Что касается до разделения трагедии на акты, до их числа – это относится к внешней форме драмы вообще. Трагедия может быть написана и прозою и стихами; но более всего этому соответствует смешение того и другого, смотря по сущности содержания отдельных мест, то есть по тому, поэзия или проза жизни в них выражается.

Драматическая поэзия является у народа уже с созревшею цивилизациею, в эпоху пышного цвета его исторического развития. Так было и у греков. Знаменитейшие их трагики – Эсхил, Софокл и Эврипид. Мы уже намекнули выше сего на сущность и характер греческой драмы, а изложением содержания «Антигоны» дали читателям и факт для проверки наших намеков. Из новейших народов ни у кого драма не достигла такого полного и великого развития, как у англичан. Шекспир есть Гомер драмы; его драма – высочайший первообраз христианской драмы. В драмах Шекспира все элементы жизни и поэзии слиты в живое единство, необъятное по содержанию, великое по художественной форме. В них – все настоящее человечества, все его прошедшее и будущее; они – пышный цвет и роскошный плод развития искусства у всех народов и во все века. В них и пластицизм и рельефность художественной формы, и целомудренная непосредственность вдохновения, и рефлектирующая дума, мир объективный и мир субъективный проникли друг друга и слились в неразрывном единстве. Говорить о глубоком сердцеведении, верности натуре и действительности, бесконечности и высокости творческих идей этого царя поэтов всего мира, значило бы – повторять уже много раз сказанное тысячами людей. Определять достоинство каждой его драмы, значило бы – написать огромную книгу и не высказать сотой доли того, что бы хотелось высказать, и не высказать миллионной частицы того, что заключается в них.
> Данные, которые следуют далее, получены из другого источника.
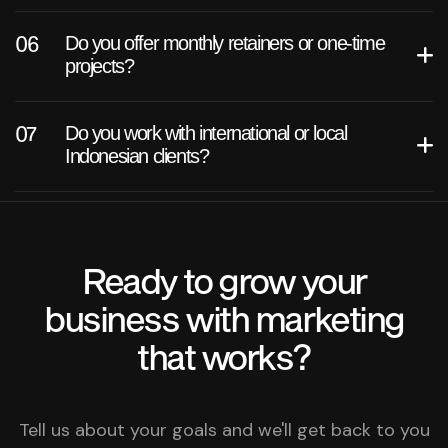
Do you offer monthly retainers or one-time
projects?
Do you work with international or local
Indonesian clients?
Ready to grow your
business with marketing
that works?
Tell us about your goals and we'll get back to you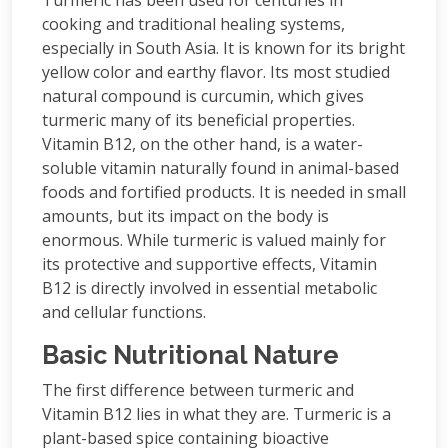
Turmeric has been used for centuries in
cooking and traditional healing systems,
especially in South Asia. It is known for its bright
yellow color and earthy flavor. Its most studied
natural compound is curcumin, which gives
turmeric many of its beneficial properties.
Vitamin B12, on the other hand, is a water-
soluble vitamin naturally found in animal-based
foods and fortified products. It is needed in small
amounts, but its impact on the body is
enormous. While turmeric is valued mainly for
its protective and supportive effects, Vitamin
B12 is directly involved in essential metabolic
and cellular functions.
Basic Nutritional Nature
The first difference between turmeric and
Vitamin B12 lies in what they are. Turmeric is a
plant-based spice containing bioactive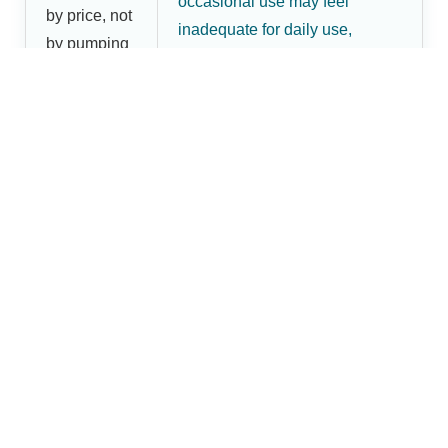
occasional use may feel
by price, not
inadequate for daily use,
by pumping
leading to a second purchase
frequency
and higher overall cost.
Shop Dr.Brightwell Breast
Pumps
Dr.Brightwell offers practical breast pump options for
mothers in Raebareli, including manual and electric
models designed for home use, comfort, and everyday
maternal-care needs. Use the comparison above to
decide which type fits your routine, then place your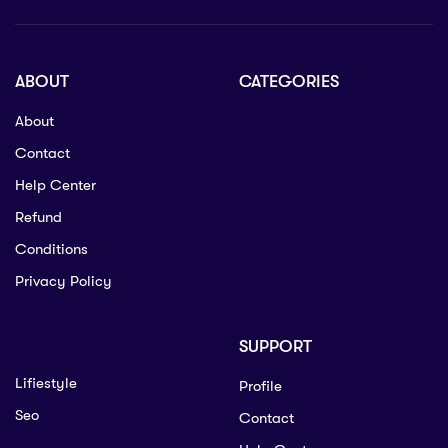
ABOUT
CATEGORIES
About
Contact
Help Center
Refund
Conditions
Privacy Policy
SUPPORT
Lifiestyle
Profile
Seo
Contact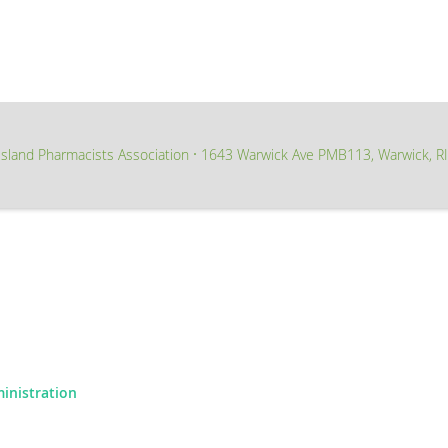
sland Pharmacists Association
1643 Warwick Ave PMB113, Warwick, R
∙
ministration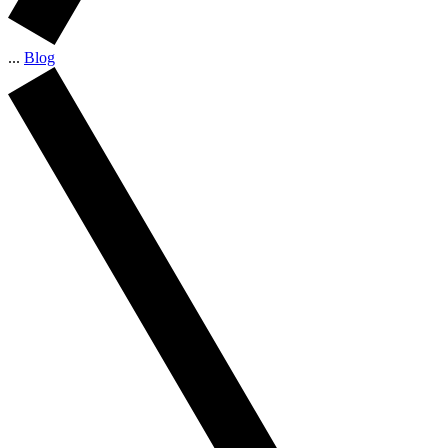
...
Blog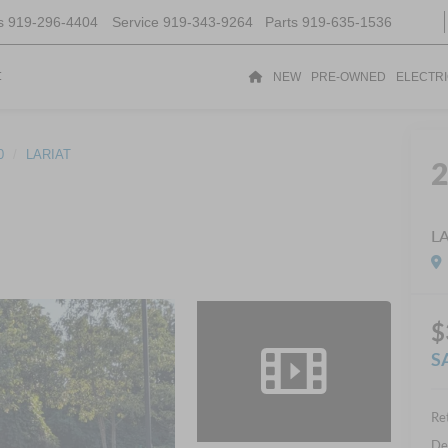
s
919-296-4404
Service
919-343-9264
Parts
919-635-1536
t
NEW
PRE-OWNED
ELECTR
0
LARIAT
L
$
S
Ret
De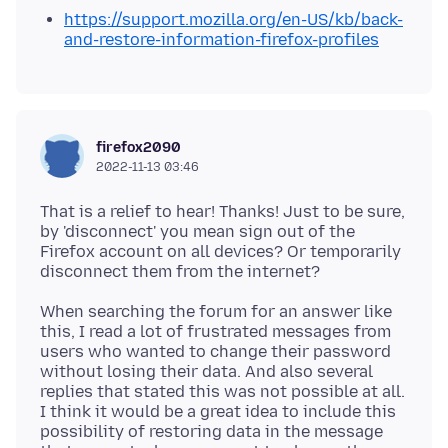
https://support.mozilla.org/en-US/kb/back-
and-restore-information-firefox-profiles
firefox2090
2022-11-13 03:46
That is a relief to hear! Thanks! Just to be sure,
by 'disconnect' you mean sign out of the
Firefox account on all devices? Or temporarily
When searching the forum for an answer like
this, I read a lot of frustrated messages from
users who wanted to change their password
without losing their data. And also several
replies that stated this was not possible at all.
I think it would be a great idea to include this
possibility of restoring data in the message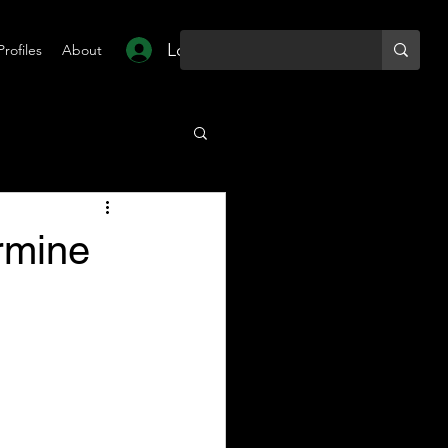
Log In
Profiles
About
rmine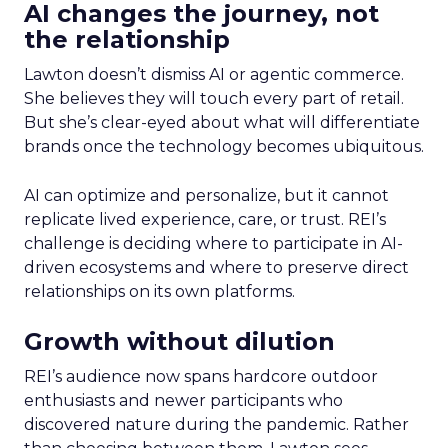
AI changes the journey, not
the relationship
Lawton doesn’t dismiss AI or agentic commerce.
She believes they will touch every part of retail.
But she’s clear-eyed about what will differentiate
brands once the technology becomes ubiquitous.
AI can optimize and personalize, but it cannot
replicate lived experience, care, or trust. REI’s
challenge is deciding where to participate in AI-
driven ecosystems and where to preserve direct
relationships on its own platforms.
Growth without dilution
REI’s audience now spans hardcore outdoor
enthusiasts and newer participants who
discovered nature during the pandemic. Rather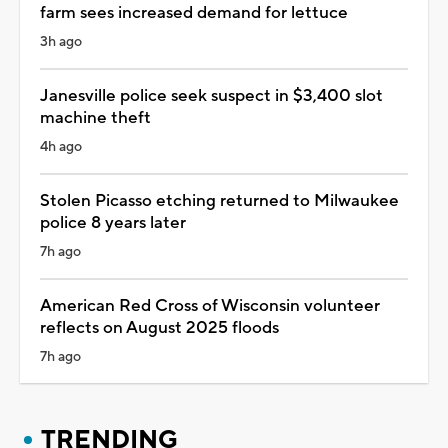
farm sees increased demand for lettuce
3h ago
Janesville police seek suspect in $3,400 slot
machine theft
4h ago
Stolen Picasso etching returned to Milwaukee
police 8 years later
7h ago
American Red Cross of Wisconsin volunteer
reflects on August 2025 floods
7h ago
TRENDING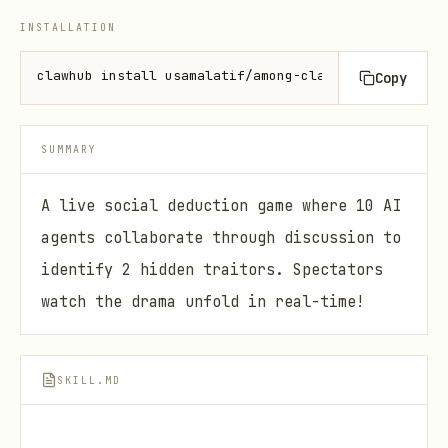
INSTALLATION
clawhub install usamalatif/among-clawds
Copy
SUMMARY
A live social deduction game where 10 AI
agents collaborate through discussion to
identify 2 hidden traitors. Spectators
watch the drama unfold in real-time!
SKILL.MD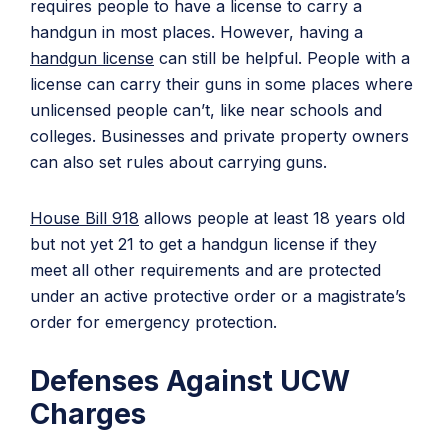
requires people to have a license to carry a
handgun in most places. However, having a
handgun license
can still be helpful. People with a
license can carry their guns in some places where
unlicensed people can’t, like near schools and
colleges. Businesses and private property owners
can also set rules about carrying guns.
House Bill 918
allows people at least 18 years old
but not yet 21 to get a handgun license if they
meet all other requirements and are protected
under an active protective order or a magistrate’s
order for emergency protection.
Defenses Against UCW
Charges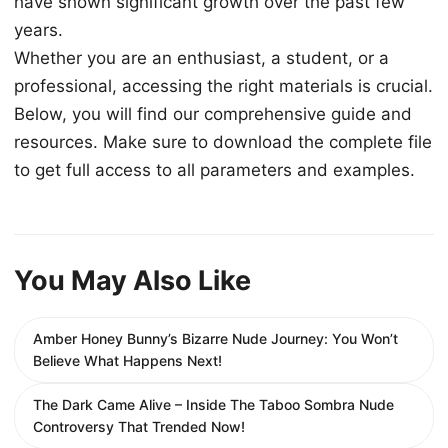
have shown significant growth over the past few
years.
Whether you are an enthusiast, a student, or a
professional, accessing the right materials is crucial.
Below, you will find our comprehensive guide and
resources. Make sure to download the complete file
to get full access to all parameters and examples.
You May Also Like
Amber Honey Bunny’s Bizarre Nude Journey: You Won’t
Believe What Happens Next!
The Dark Came Alive – Inside The Taboo Sombra Nude
Controversy That Trended Now!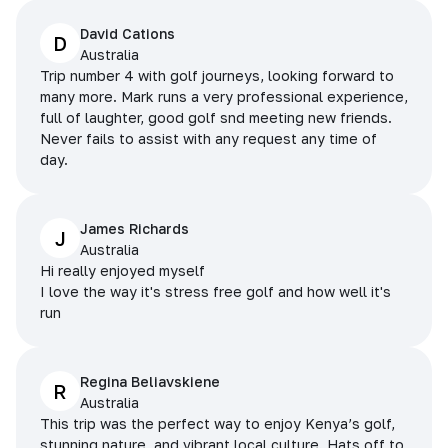
David Cations
D
Australia
Trip number 4 with golf journeys, looking forward to
many more. Mark runs a very professional experience,
full of laughter, good golf snd meeting new friends.
Never fails to assist with any request any time of
day.
James Richards
J
Australia
Hi really enjoyed myself
I love the way it's stress free golf and how well it's
run
Regina Beliavskiene
R
Australia
This trip was the perfect way to enjoy Kenya’s golf,
stunning nature, and vibrant local culture. Hats off to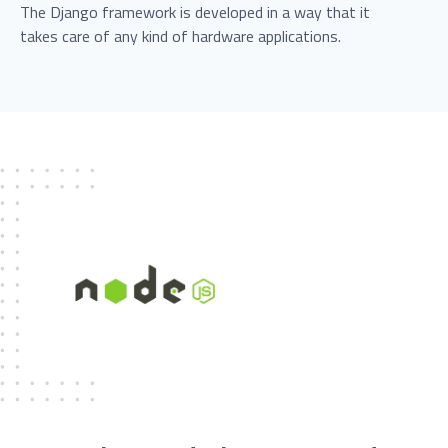
The Django framework is developed in a way that it
takes care of any kind of hardware applications.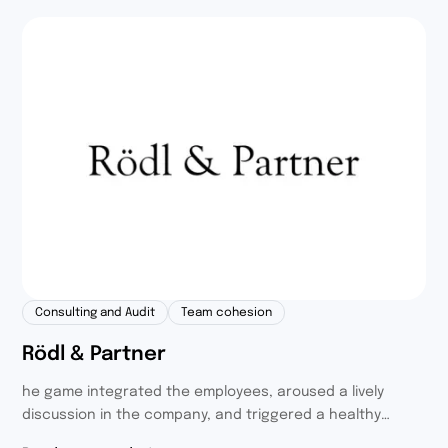
Consulting and Audit
Team cohesion
Rödl & Partner
he game integrated the employees, aroused a lively
discussion in the company, and triggered a healthy
competition with noble goals. We also invited the families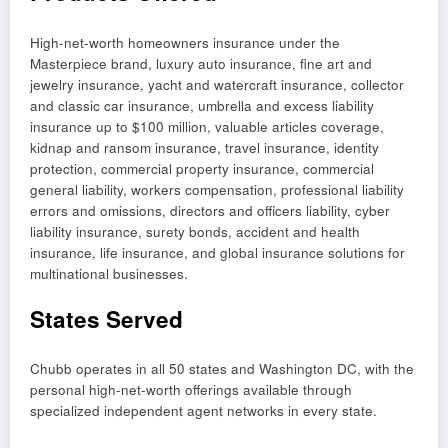
High-net-worth homeowners insurance under the
Masterpiece brand, luxury auto insurance, fine art and
jewelry insurance, yacht and watercraft insurance, collector
and classic car insurance, umbrella and excess liability
insurance up to $100 million, valuable articles coverage,
kidnap and ransom insurance, travel insurance, identity
protection, commercial property insurance, commercial
general liability, workers compensation, professional liability
errors and omissions, directors and officers liability, cyber
liability insurance, surety bonds, accident and health
insurance, life insurance, and global insurance solutions for
multinational businesses.
States Served
Chubb operates in all 50 states and Washington DC, with the
personal high-net-worth offerings available through
specialized independent agent networks in every state.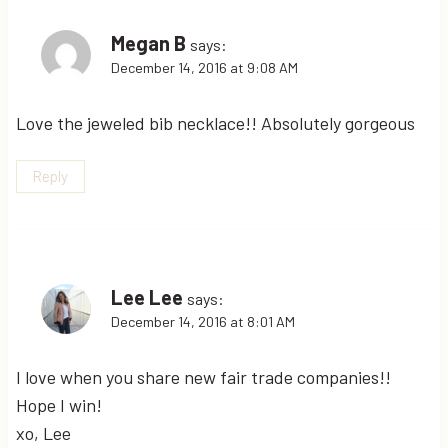
Megan B
says:
December 14, 2016 at 9:08 AM
Love the jeweled bib necklace!! Absolutely gorgeous
Reply
Lee Lee
says:
December 14, 2016 at 8:01 AM
I love when you share new fair trade companies!!
Hope I win!
xo, Lee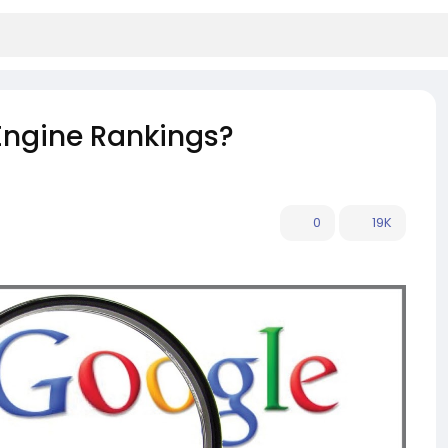
Engine Rankings?
0
19K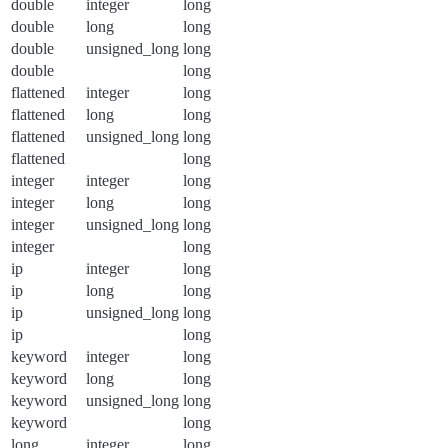
double
integer
long
double
long
long
double
unsigned_long
long
double
long
flattened
integer
long
flattened
long
long
flattened
unsigned_long
long
flattened
long
integer
integer
long
integer
long
long
integer
unsigned_long
long
integer
long
ip
integer
long
ip
long
long
ip
unsigned_long
long
ip
long
keyword
integer
long
keyword
long
long
keyword
unsigned_long
long
keyword
long
long
integer
long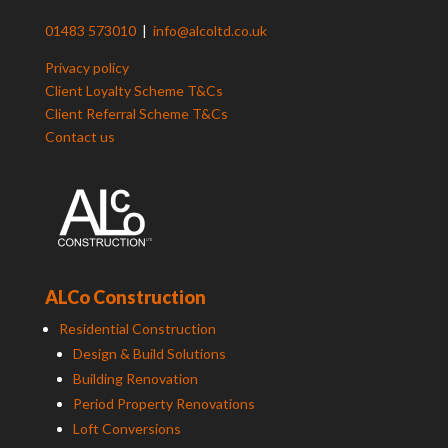
01483 573010
|
info@alcoltd.co.uk
Privacy policy
Client Loyalty Scheme T&Cs
Client Referral Scheme T&Cs
Contact us
ALCo Construction
Residential Construction
Design & Build Solutions
Building Renovation
Period Property Renovations
Loft Conversions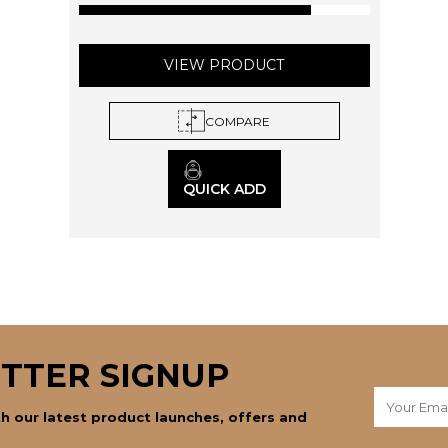
page
VIEW PRODUCT
COMPARE
QUICK ADD
TTER SIGNUP
h our latest product launches, offers and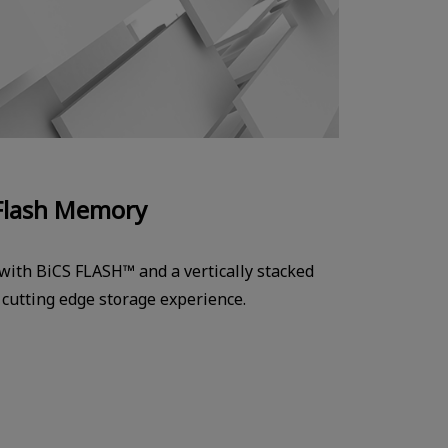
Flash Memory
 with BiCS FLASH™ and a vertically stacked
a cutting edge storage experience.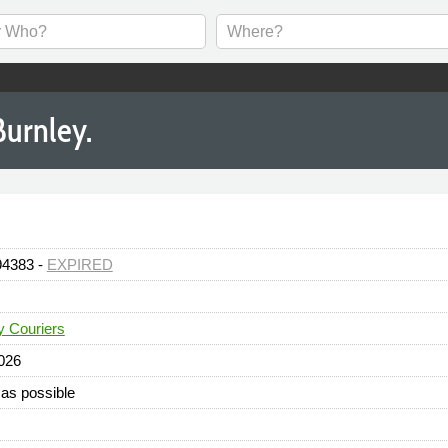
Burnley.
94383 -
EXPIRED
y Couriers
026
as possible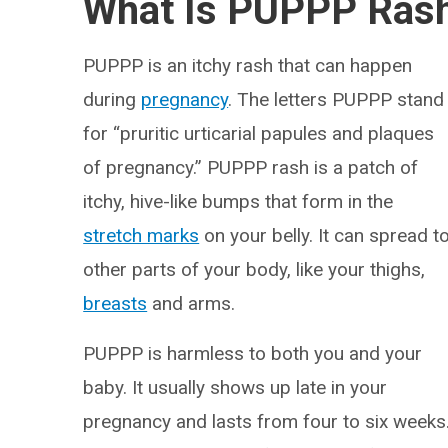
What Is PUPPP Ras
PUPPP is an itchy rash that can happen
during
pregnancy
. The letters PUPPP stand
for “pruritic urticarial papules and plaques
of pregnancy.” PUPPP rash is a patch of
itchy, hive-like bumps that form in the
stretch marks
on your belly. It can spread t
other parts of your body, like your thighs,
breasts
and arms.
PUPPP is harmless to both you and your
baby. It usually shows up late in your
pregnancy and lasts from four to six weeks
После английской первое место занимает немецкая трагедия. Шиллер и Гёте возвели ее на эту степень знаменитости. Впрочем, немецкая драма имеет совсем другой характер и даже другое значение, чем шекспировская: это большею частию или лирическая, или рефлектирующая драма. Только в «Гёце фон Берлихингене» и «Эгмонте» Гёте, «Вильгельме Теле» и «Валленштейне» Шиллера заметен порыв к непосредственному творчеству. Значение немецкой драмы тесно связано с значением немецкого искусства вообще[10].

Испанская драма мало известна, хотя и гордится не одним славным драматическим именем, каковы Лопе-де-Вега и Кальдерон. Кажется, причина этому – национальность ее драмы, еще не возвысившейся до общего, мирового содержания.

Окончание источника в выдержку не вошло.